No.45

お客さん、怒ってる?

コールセンターでのお客様対応中に難しい判断を迫られる時、管理者がオペレーターにこの質問をすることがあります。結構あると思います。
この質問によって何を確認し、得られた答えから何を判断するのでしょう。

恐らく、
怒っている→管理者が早急に対応
怒っていない→オペレーターが通常対応
となるのでしょう。

もし、状況に関係なくお客様の怒りの度合いで対応速度や対応内容が変わるなら、しかも怒った方が良い譲歩を引き出せるなら怒りをぶつけた方がいいんじゃないか?!と思う人が出てきても当然のように思うのです。つまり「ごねれば要求が通る」とか「強く言えば聞いてくれる」とか。さらに、一次対応と二次対応でルールが違うとなれば「上司に変われ」と詰め寄る人も増えることでしょう。

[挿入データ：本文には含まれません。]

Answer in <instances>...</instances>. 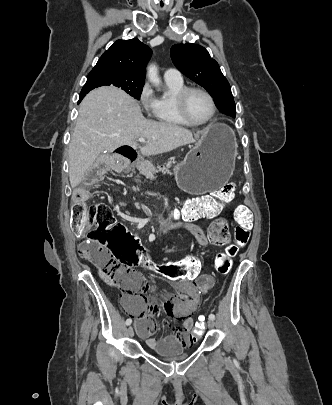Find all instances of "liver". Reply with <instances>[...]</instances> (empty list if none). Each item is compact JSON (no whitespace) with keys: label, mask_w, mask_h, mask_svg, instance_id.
I'll list each match as a JSON object with an SVG mask.
<instances>
[{"label":"liver","mask_w":332,"mask_h":405,"mask_svg":"<svg viewBox=\"0 0 332 405\" xmlns=\"http://www.w3.org/2000/svg\"><path fill=\"white\" fill-rule=\"evenodd\" d=\"M139 137L147 139L141 154L155 156L193 143L200 134L193 137L186 128L145 119L138 103L116 87H100L88 93L81 102L69 144L71 187L80 184L103 151L135 146ZM106 160L110 164L109 156Z\"/></svg>","instance_id":"6515ba94"}]
</instances>
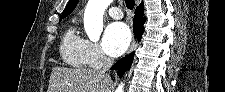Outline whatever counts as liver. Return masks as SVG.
<instances>
[{
  "mask_svg": "<svg viewBox=\"0 0 225 92\" xmlns=\"http://www.w3.org/2000/svg\"><path fill=\"white\" fill-rule=\"evenodd\" d=\"M112 80L103 70L54 67L47 92H111Z\"/></svg>",
  "mask_w": 225,
  "mask_h": 92,
  "instance_id": "1",
  "label": "liver"
}]
</instances>
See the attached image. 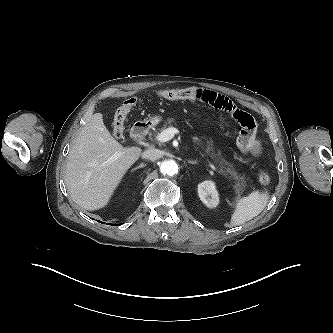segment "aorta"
<instances>
[{
    "instance_id": "obj_1",
    "label": "aorta",
    "mask_w": 333,
    "mask_h": 333,
    "mask_svg": "<svg viewBox=\"0 0 333 333\" xmlns=\"http://www.w3.org/2000/svg\"><path fill=\"white\" fill-rule=\"evenodd\" d=\"M160 172L164 175L173 176L178 172V165L174 160H165L160 165Z\"/></svg>"
}]
</instances>
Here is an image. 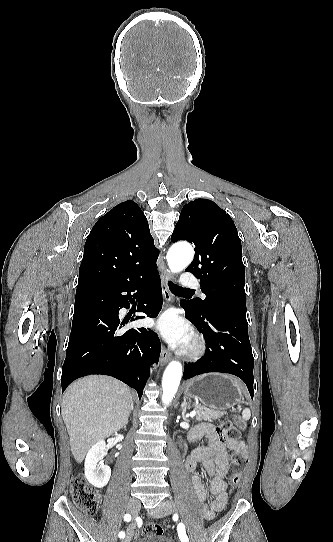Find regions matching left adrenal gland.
Here are the masks:
<instances>
[{"mask_svg": "<svg viewBox=\"0 0 333 542\" xmlns=\"http://www.w3.org/2000/svg\"><path fill=\"white\" fill-rule=\"evenodd\" d=\"M181 408H182V414H181L182 420H184V422H185V420H187V418H185V414H186L187 410H189V408H188V402H186V396H184V398H183V402H182V404H181Z\"/></svg>", "mask_w": 333, "mask_h": 542, "instance_id": "a2214340", "label": "left adrenal gland"}]
</instances>
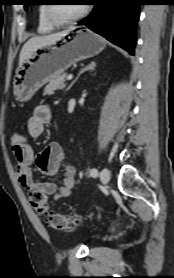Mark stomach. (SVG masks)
<instances>
[{"label": "stomach", "mask_w": 174, "mask_h": 278, "mask_svg": "<svg viewBox=\"0 0 174 278\" xmlns=\"http://www.w3.org/2000/svg\"><path fill=\"white\" fill-rule=\"evenodd\" d=\"M106 42L98 35L79 30L68 33L52 44L36 49L16 70L13 95L18 101L29 100L38 89L64 73L78 61L99 54Z\"/></svg>", "instance_id": "0dacf381"}]
</instances>
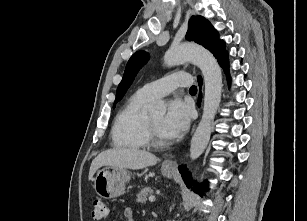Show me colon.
Returning <instances> with one entry per match:
<instances>
[{
  "mask_svg": "<svg viewBox=\"0 0 307 221\" xmlns=\"http://www.w3.org/2000/svg\"><path fill=\"white\" fill-rule=\"evenodd\" d=\"M93 212H92V216L94 219H103L106 218L108 216V207L106 202L103 199H96L93 203Z\"/></svg>",
  "mask_w": 307,
  "mask_h": 221,
  "instance_id": "5ec220e1",
  "label": "colon"
}]
</instances>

このような事象は20年前に比べると明らかに増えている印象があり、それはコールセンター側にもその原因の一端があるように感じてなりません。
・センターの手違いで商品が届かず、大変ご立腹でお電話してきた方
・センターの手違いで商品が届かず、穏やかにお電話してきた方
現状上記の場合、前者の方は緊急対応で後者は後回しになる傾向にあります。


ここで考えたいのは後者の対応です。状況は違いますが、「お客様が困っている」ということには変わりありません。
外向きのマインドセットで働いている場合、怒っていてもいなくてもお客様の「早急に何とかして欲しい」という要望に目を向けることができます。その結果、後者の場合でも迅速に対応されることでしょう。しかし、自分のしなければならない対応や処理の煩わしさに心を奪われ内向きのマインドセットになると、どう面倒のないように仕事をするかが判断の中心となり「怒ってなければゆっくりでいいや」と後回しにしてしまう可能性が高くなります。
その結果、せっかく穏やかに連絡をくださったのに、後回しにして時間をかけることで対応が難しくなることは多々あります。そしてそのような対応しかしてもらえないお客様の不満が、前者のような姿に変貌してしまうのではないかと思うのです。
コロナ禍の影響もあり通販で物を買う人が増え中には不慣れな方もいて、コールセンターの対応内容は多岐にわたり煩雑化しています。物量が増えれば配送遅延も発生するし誤配や品違いも増え、いたるところにトラブルの可能性が潜んでいます。
難しい対応は誰にとっても苦痛で、心身ともに負荷が大きくなります。長年かけて浸透してしまった「ごねれば要求が通る」というような感覚を、時間はかかりますが軌道修正することで、オペレーターのストレスは随分軽減されると考えています。